For instance, if a user requests their data to be removed, how fast can this be reflected in Algolia's indices, and in the instant-search?

(comment deleted)
Indexing is an asynchronous process so while the data won't be deleted as soon as the deletion API call returns, the data will be deleted shortly after. Usually we're talking about hundreds of milliseconds or a few seconds. This is pretty much the same for all search-engines.

Algolia also exposes a "task" API endpoint to check the state of an indexing operation and to be able to "wait" until the operation has actually been processed. This is for instance what is used in unit tests where we need to wait until the indexing operation has been processed to continue testing.

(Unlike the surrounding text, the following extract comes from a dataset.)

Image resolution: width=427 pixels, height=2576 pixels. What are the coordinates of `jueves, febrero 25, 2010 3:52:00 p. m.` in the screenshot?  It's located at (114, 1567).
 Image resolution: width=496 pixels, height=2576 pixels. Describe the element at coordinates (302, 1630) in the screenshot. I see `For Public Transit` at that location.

Then for GDPR; if one of Algolia's customers receives a "personal data deletion" request on their side, it's of course their responsibility to forward it to Algolia using the deletion API (and a few seconds later it will be removed from all indices).

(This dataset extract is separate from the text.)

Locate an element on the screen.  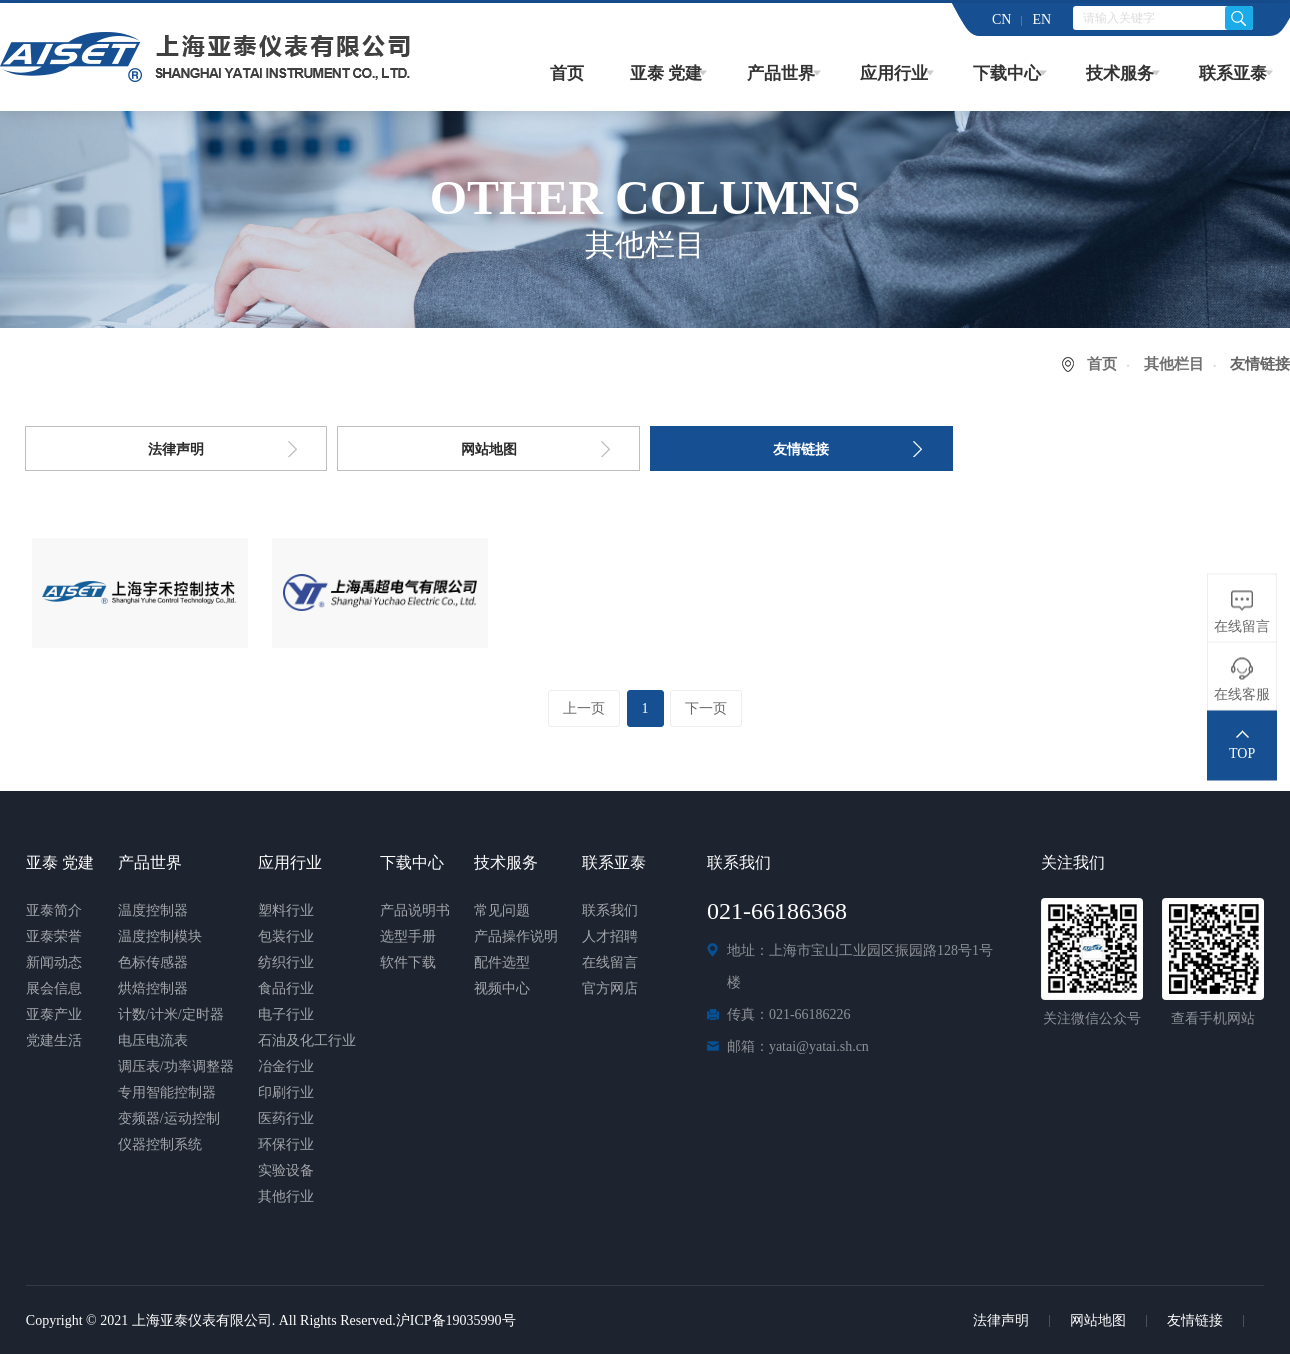 友情链接 is located at coordinates (801, 449).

And for an encore: Does Algolia have a data processing agreement in place with HN?
You would need to ask YC to disclose this. They have a dpa ready to sign.
Not sure if Algolia doesn't generally work on mobile but this page is unusable on my Galaxy S8 in Chrome. See https://imgur.com/a/SEP6qdo
Same on iOS. It’s unusable.
Yeah that's what it looks like on Android Firefox too. Algolia powers HN search and it's always worked fine for me.
Thanks for sharing! Responsive design fixes are on their ways.
This is great! I love how it automatically pulls full definitions for terms from the relevant "Article 4. Definitions" section and surfaces them throughout the text. I would love to see more legislation made available in this easy to understand format!
This is nice. Though it’s worth pointing out to UX folks that flags are not languages.

http://www.flagsarenotlanguages.com/blog/why-flags-do-not-re...

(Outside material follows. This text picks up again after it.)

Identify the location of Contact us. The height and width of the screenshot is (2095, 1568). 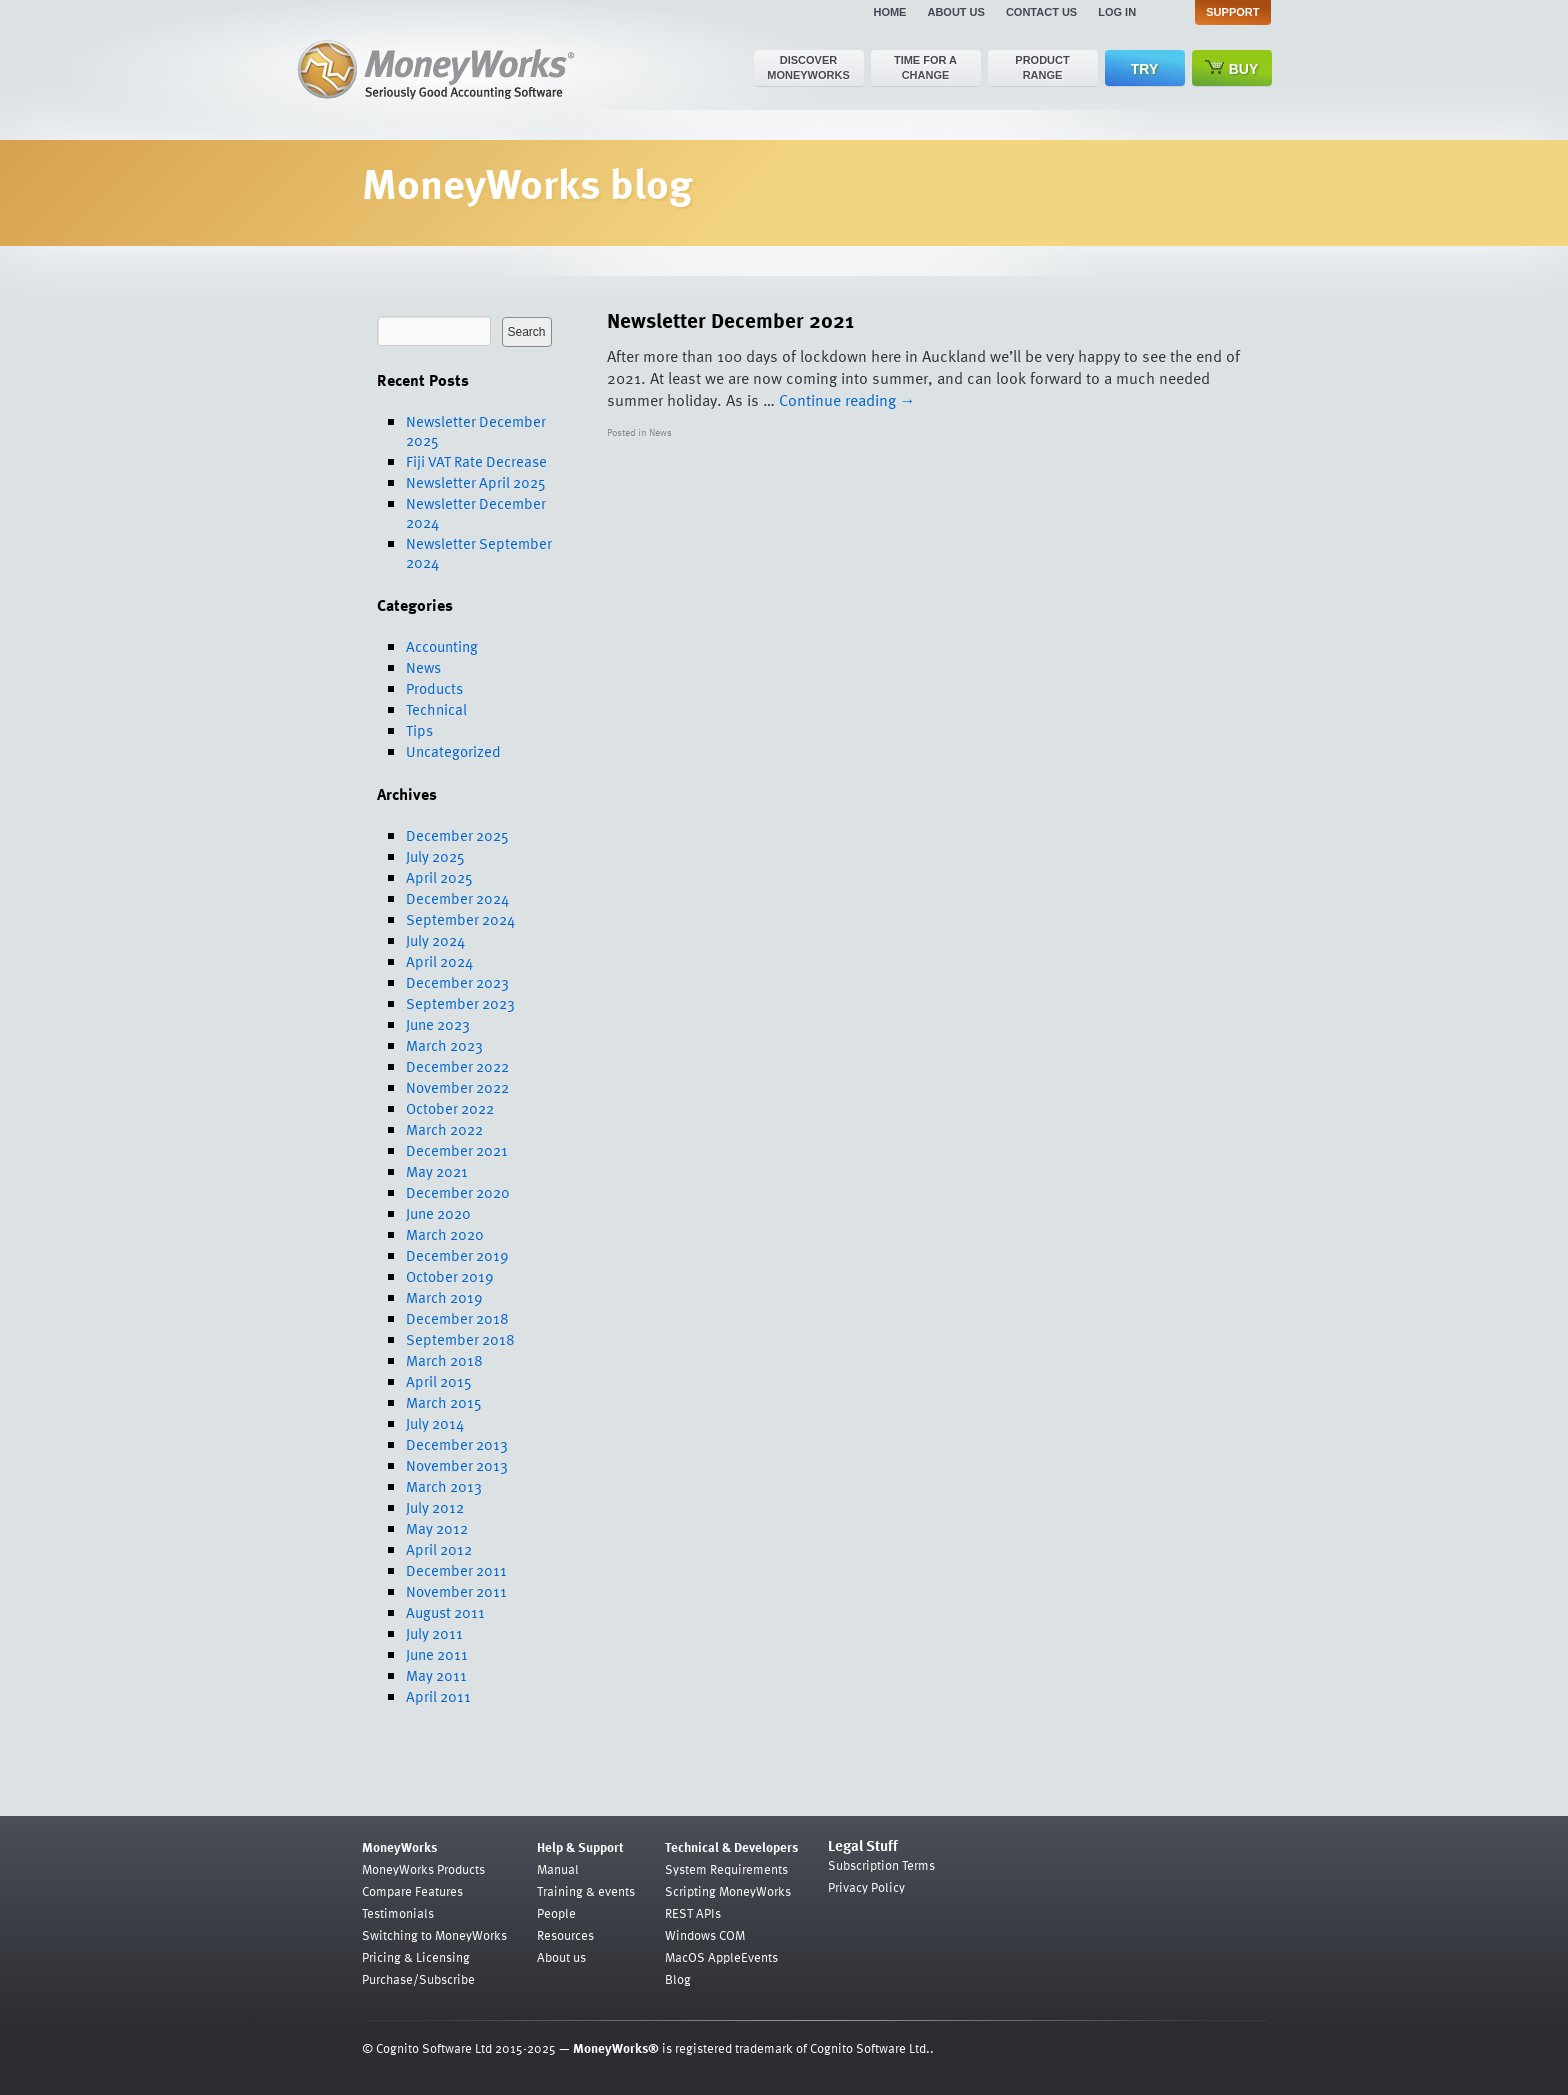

Oh, darn. I read the domain name and thought it'd be a discussion about how forcing users to memorize two-hundred command-line switches is an extremely poor substitute for an actual domain-specific language. ;)
Particularly when the wrong flag is used. In this case, Gaelige is given the Scottish flag when it's actually the official language of Ireland in the EU. Scots and Irish Gaelige are not the same language. And Scotland is not an EU member (it's membership, sadly, is by virtue of the UK's membership)
Although I agree flags are not languages in the case of English different variants are recognized, so if you used an American Flag as your language indicator I would expect I would see a site written in EN-US and would only be confused if color were written as colour.
Is the code for this website opensourced?
This is awesome. Any chance algolia can make the whole of American Jurisprudence searchable? :D
I went in and searched for children, so I can see there is not even English language stemming going on - which I mean that is the most common language to find a stemmer from in my experience.

I used to work for Thomson Reuters on their legal services products and while it is nice seeing something like this outside of a paid for service it's not that impressive. Maybe I'm jaded but from the comments here I was expecting to say 'wow, that is cool' and not immediately find that stemming didn't work.